There is also the Adult Cycling Empowerment (ACE) program, through which local United Way agencies refer adults in the community who need a mode of transportation. After two to four hours of working in the Hub’s workshop and six to eight hours of safety training, program participants can earn a bike — opening opportunities for those who are underemployed because they don’t have access to public transportation to find jobs.
“Using a bicycle (in conjunction) with public transit can definitely launch somebody into being employable, and that’s the main data we’re looking to collect is that giving a bike equals being able to seek and then maintain work,” Barger says.
While the Hub is focused on helping Tulsa’s underserved populations, it wants to reach another audience as well — people who already have jobs but want to learn how to use a bike as a vehicle.

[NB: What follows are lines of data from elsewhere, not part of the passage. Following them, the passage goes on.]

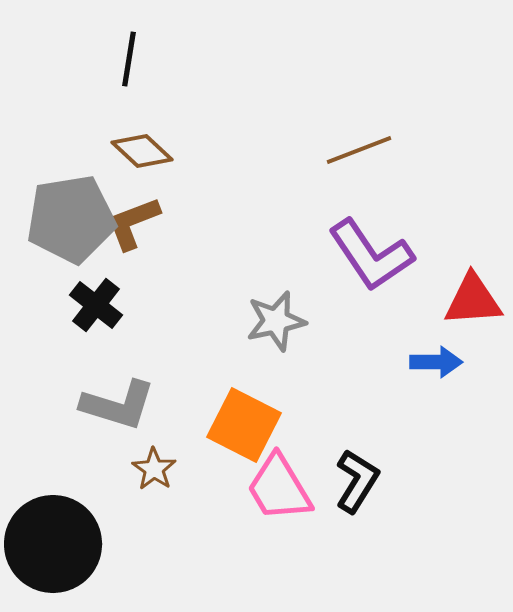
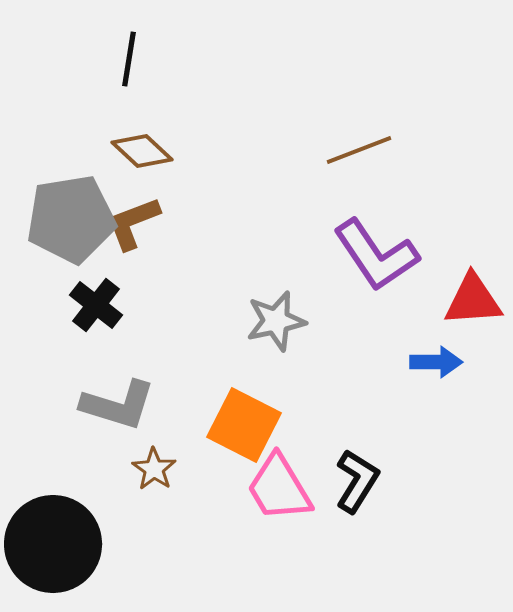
purple L-shape: moved 5 px right
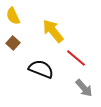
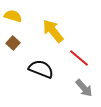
yellow semicircle: rotated 132 degrees clockwise
red line: moved 3 px right
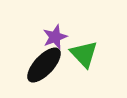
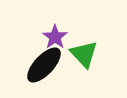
purple star: rotated 15 degrees counterclockwise
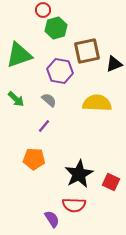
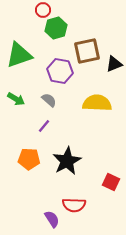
green arrow: rotated 12 degrees counterclockwise
orange pentagon: moved 5 px left
black star: moved 12 px left, 13 px up
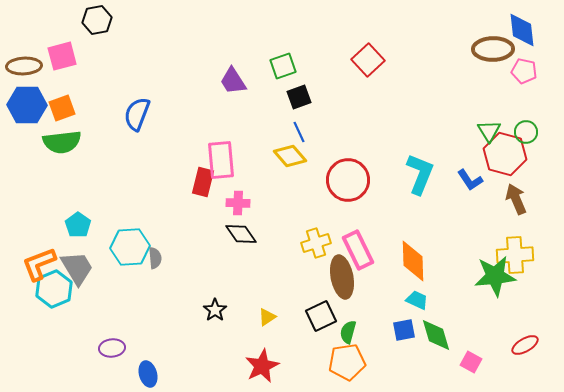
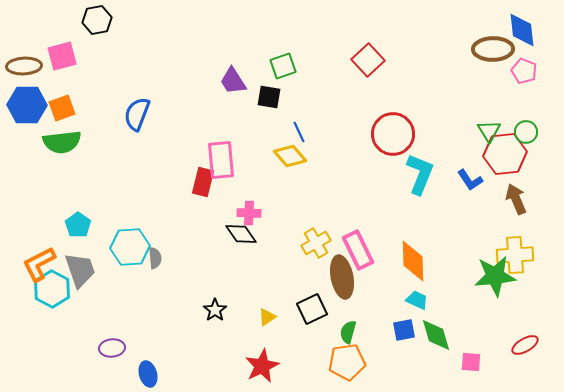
pink pentagon at (524, 71): rotated 10 degrees clockwise
black square at (299, 97): moved 30 px left; rotated 30 degrees clockwise
red hexagon at (505, 154): rotated 21 degrees counterclockwise
red circle at (348, 180): moved 45 px right, 46 px up
pink cross at (238, 203): moved 11 px right, 10 px down
yellow cross at (316, 243): rotated 12 degrees counterclockwise
orange L-shape at (39, 264): rotated 6 degrees counterclockwise
gray trapezoid at (77, 268): moved 3 px right, 2 px down; rotated 12 degrees clockwise
cyan hexagon at (54, 289): moved 2 px left; rotated 9 degrees counterclockwise
black square at (321, 316): moved 9 px left, 7 px up
pink square at (471, 362): rotated 25 degrees counterclockwise
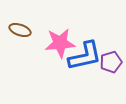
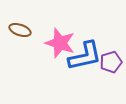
pink star: rotated 24 degrees clockwise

“There is a large culture that is built around the Tulsa Hub,” Barger says. “A lot of us are younger, a lot of us are midtowners because it’s super-efficient to get around on a bike. I have the great fortune of living close to downtown, so I am pretty literally on my bike all the time, running all my errands I need to do.”
She says that while Tulsa has a community of cyclist commuters, there is potential for this group to grow. But, she says, there are barriers — fewer cars on the road means less revenue from gas taxes, for example. So Barger also talks with local and state lawmakers about the value of cycling and resources necessary to make it a viable option for people in the community.
“It’s definitely not as practical to talk about a larger population of people looking at bikes as vehicles until we have the infrastructure to match their needs,” she says.
Those interested in cycling can gather at the Hub’s other space, located at 601 W. Third St., from 7-9 p.m. Tuesday nights to drop off bicycle donations or ask questions about cycling. (Appointments are encouraged.) Barger is also seeking a long-term home for the Hub, one with a parking lot for bicycle safety classes and a capacity to eventually offer showers and storage for commuters.
“Of course, we want to serve the underserved first, and then there’s a growing body of people who are interested and starting to use their bikes more for transit, and I love it that we’re speaking to those people right here because then we have people who can help us out with our service projects,” Barger says.
Overall, Barger says that by aiming to ride their bikes to work once a week, Tulsans will see the benefits of this mode of transportation — they will be more energized, potentially avoid traffic jams and save money.
And, she says, she hopes that they have fun in the process.
“We (Tulsa Hub) want to identify with the joy of cycling, with being in a community of people who are a little more conscientious and they want to take more ownership in their ability to not be so reliant on something that could break down, that could run out of gas,” she says.